Sandhi is the general name for a number of effects in which sound changes at the boundaries between morphemes (the minimal units of meaning in language, like the in-, describe, and -able mentioned earlier), depending on the sound or grammatical function of neighboring morphemes. The word sandhi is from the Sanskrit संधि, "joining".
There are two forms of sandhi. Internal sandhi is what happens when two morphemes join together and the sounds in those morphemes affect each other in some way. An example of internal sandhi would be the change of /n/ to /m/ in the word <sympathy> which comes from the Greek roots <syn> and <pathy>.
External sandhi is a change that happens at a word boundary rather than inside a single word. All languages will do this to some extent, but it is often not reflected in that language's writing: <ten books> is usually pronounced as /tEm bUks/ in fast speech and features the same /n/ to /m/ change as with <sympathy>.
The word ‘sandhi’ is a term originally used to refer to a set of Sanskrit phonological processes, such as how certain combinations of vowels happen to change when they meet at morpheme boundaries: <hita> + <upadesha> → <hitopadesha>, ‘friendly instruction’.
So it's all very well to say that sounds change when they meet, but we still need to understand how they change. What kinds of transformations can occur? What patterns are there?
Perhaps the most frequent form of sandhi that languages have is called assimilation. Assimilation happens when two different sounds come together and one of the sounds changes to become more like the other. We've already seen an example of this in the word <sympathy> where the /n/ in <syn> changed its place of articulation from dorsal to labial to match the labial consonant /p/ at the beginning of <pathy>.
Similarly the word <assimilation> is itself an example of assimilation. It comes from the Latin roots <ad> and <simulo>. The /d/ changes its manner of articulation to become a fricative and it also changes its voicing to become unvoiced. These are both properties that /s/ has, and it so happens that an unvoiced dorsal fricative is /s/ meaning that the assimilation is so complete that the /d/ is completely swallowed up by the /s/ and the only remnant left is a doubled <s> in the written form of the word.

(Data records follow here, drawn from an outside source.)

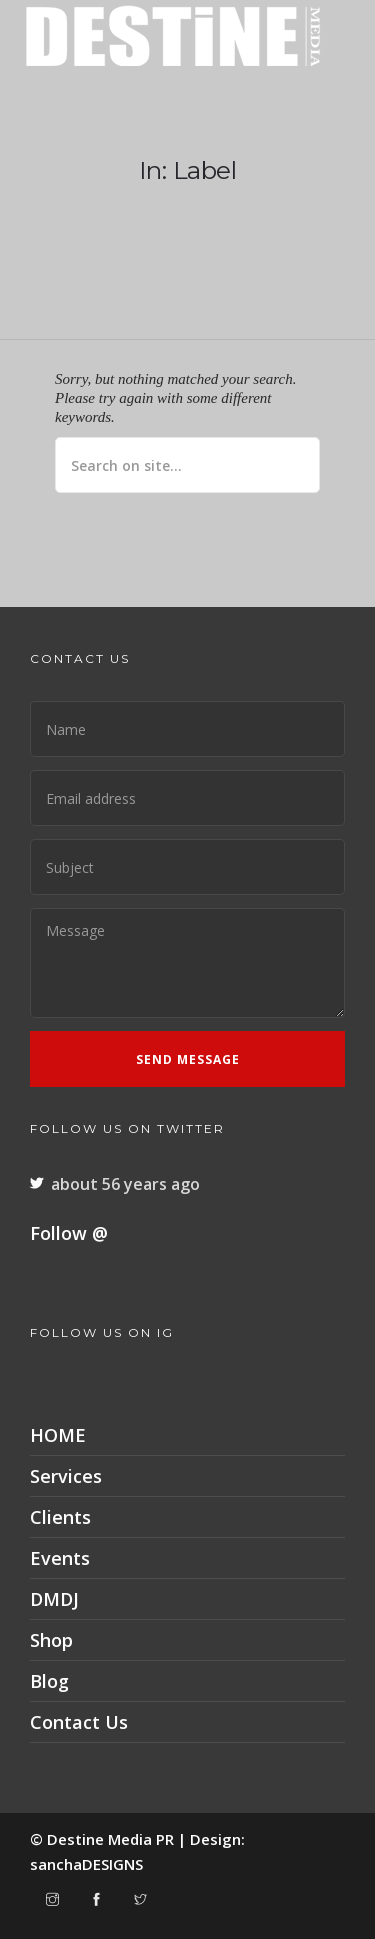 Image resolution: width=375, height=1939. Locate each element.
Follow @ (69, 1233)
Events (60, 1558)
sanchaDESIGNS (86, 1864)
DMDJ (54, 1599)
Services (66, 1476)
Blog (49, 1681)
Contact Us (79, 1722)
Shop (51, 1640)
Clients (60, 1517)
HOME (58, 1435)
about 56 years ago (125, 1184) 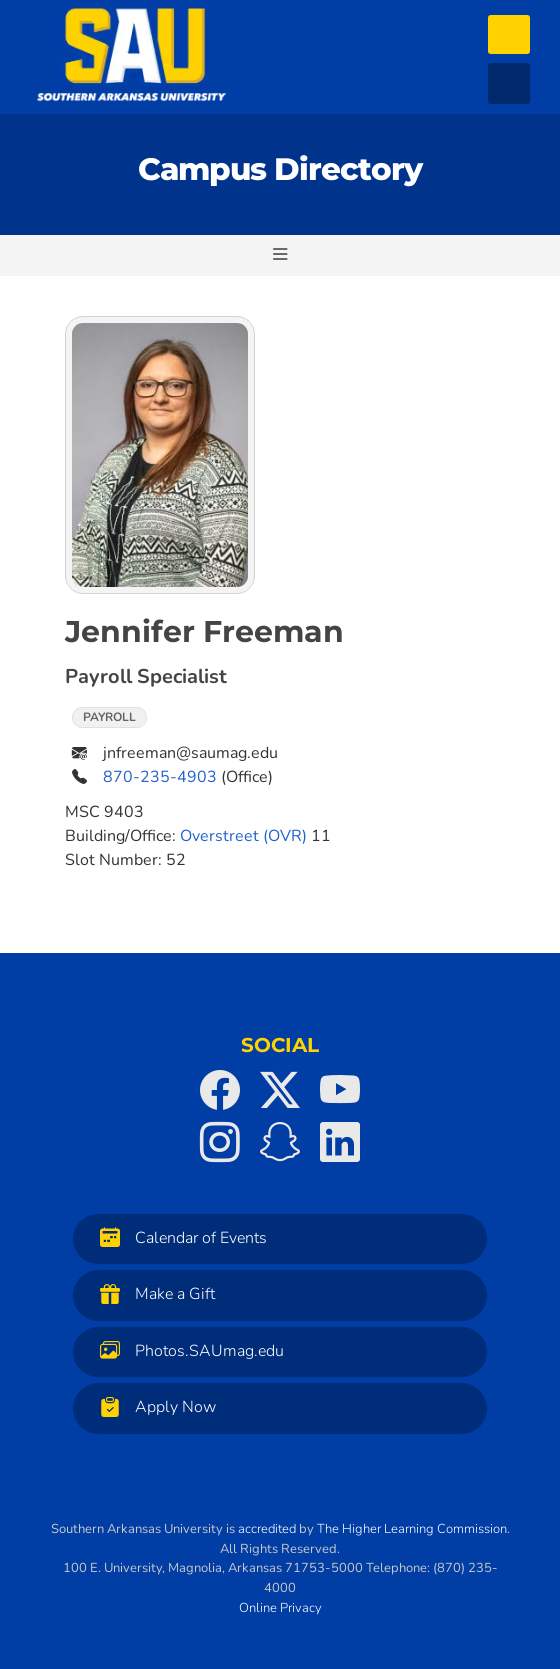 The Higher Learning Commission (412, 1529)
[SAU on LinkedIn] (340, 1142)
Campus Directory (280, 169)
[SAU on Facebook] (220, 1090)
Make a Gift (152, 1293)
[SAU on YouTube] (340, 1090)
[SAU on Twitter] (280, 1090)
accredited (267, 1529)
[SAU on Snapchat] (280, 1142)
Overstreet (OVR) (243, 836)
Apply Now (153, 1406)
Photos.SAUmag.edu (187, 1350)
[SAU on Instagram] (220, 1142)
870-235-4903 (160, 777)
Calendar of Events (178, 1237)
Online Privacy (280, 1608)
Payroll (109, 717)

Another common form of sandhi is lenition, which means ‘softening’. Lenition usually occurs to consonants when they get surrounded by vowels. If you can remember back to the sonority hierarchy, you might remember that vowels are more sonorous than consonants and you can think of lenition as consonants assimilating to the higher sonority of the vowel that they are now butting up against.
Lenition can be broken down into several more specific processes where certain specific kinds of consonants undergo certain kinds of changes:
- voicing, which involves a consonant moving from unvoiced to voiced, as with /k/ → /g/
- affrication, which involves a stop becoming an affricate, as in /t/ → /ts/
- spirantization, which involves a stop or affricate becoming a fricative, as with /ts/ → /s/, or /b/ → /f/
- debuccalization, which involves moving the place of articulation, usually to the back of the mouth, such as /s/ → /h/
No matter the specific details, all of these involve taking a consonant from lower down on the sonority hierarchy and moving it a little further up.

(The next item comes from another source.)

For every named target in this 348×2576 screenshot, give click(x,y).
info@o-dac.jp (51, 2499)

The opposite of lenition is fortition. While less common, it does occur; as in the Italian /kasa/ ‘house, home’ → [ka:sa] but /a kasa/ ‘at home’ → [ak:a:sa].

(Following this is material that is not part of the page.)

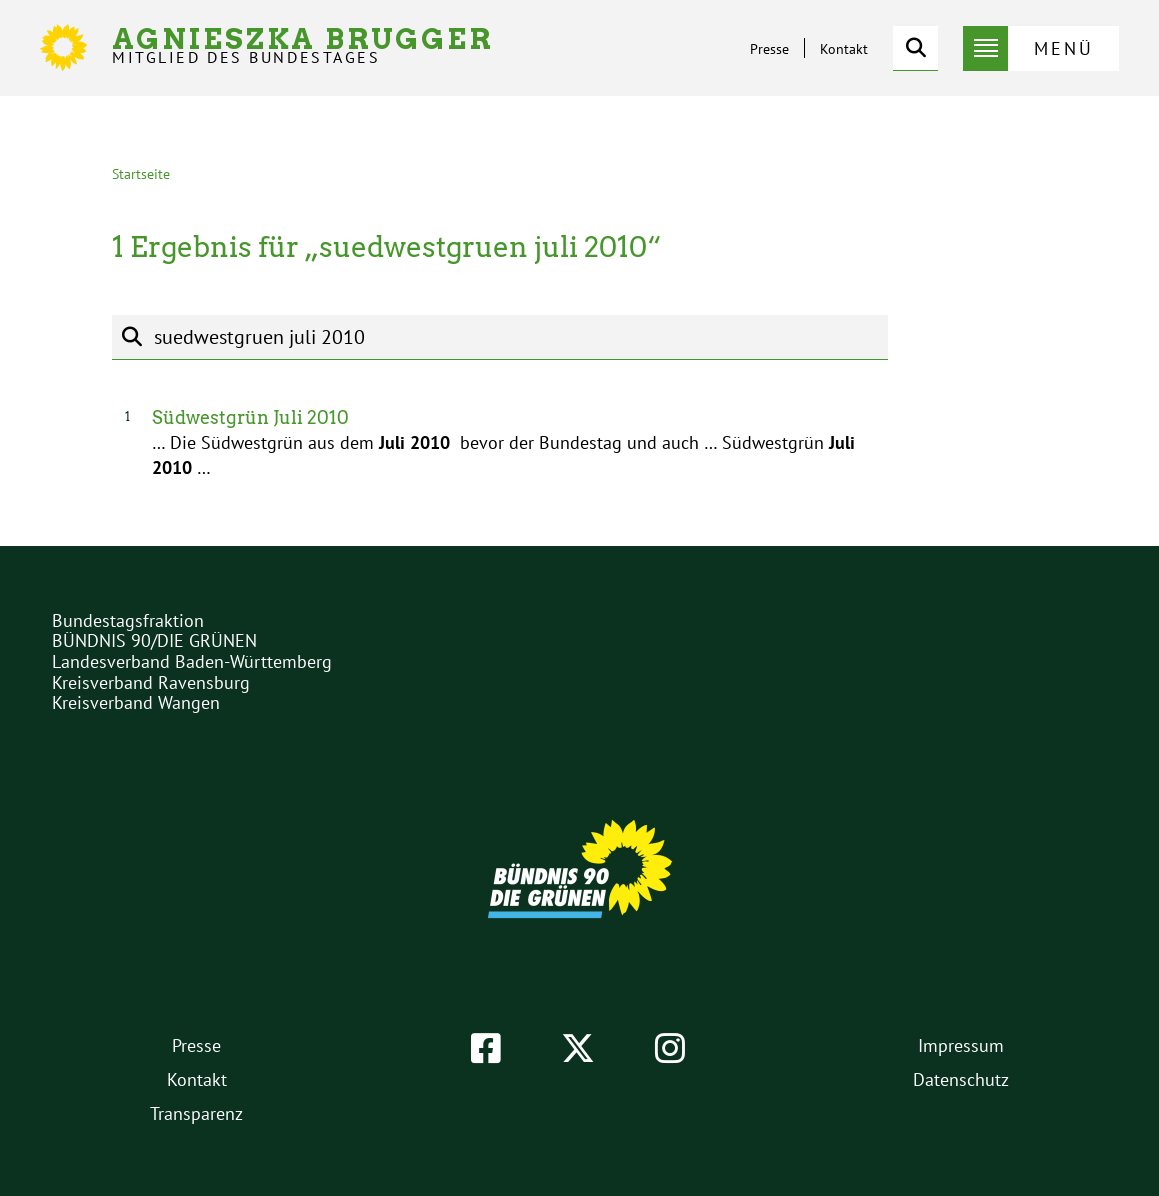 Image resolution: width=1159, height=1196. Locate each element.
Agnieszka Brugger (303, 45)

In tonal language the tones will often interact via a process called tone sandhi, where one of the tones will become another under certain situations, often under the influence of other tones.
Here a few examples from modern Chinese (Mandarin, Pinyin writing system) :
When any number of tone 3 syllables directly proceed a tone three syllable the first syllables will change to a tone 2.
- xiang3 mai3 hao3 ma3 -> Sandhi -> xiang2 mai2 hao2 ma3
Another language exhibiting complex tone sandhi is Amoy.
Quoted from Wikipedia : Tone sandhi
"Amoy has five tones, which are reduced to two in syllables which end in a stop consonant. (These are numbered 4 and 8 in the diagram above.) Within a phonological word, all syllables but the last one change tone. Among unstopped syllables (that is, those which do not end in a stop), tone 1 becomes 7, tone 7 becomes 3, tone 3 becomes 2, and tone 2 becomes 1. Tone 5 becomes 7 or 3, depending on dialect. Stopped syllables ending in /p/, /t/, or /k/ take the opposite tone (phonetically, a high tone becomes low, and a low tone becomes high), whereas syllables ending in a glottal stop (written h in the diagram above) drop their final consonant to become tones 2 or 3."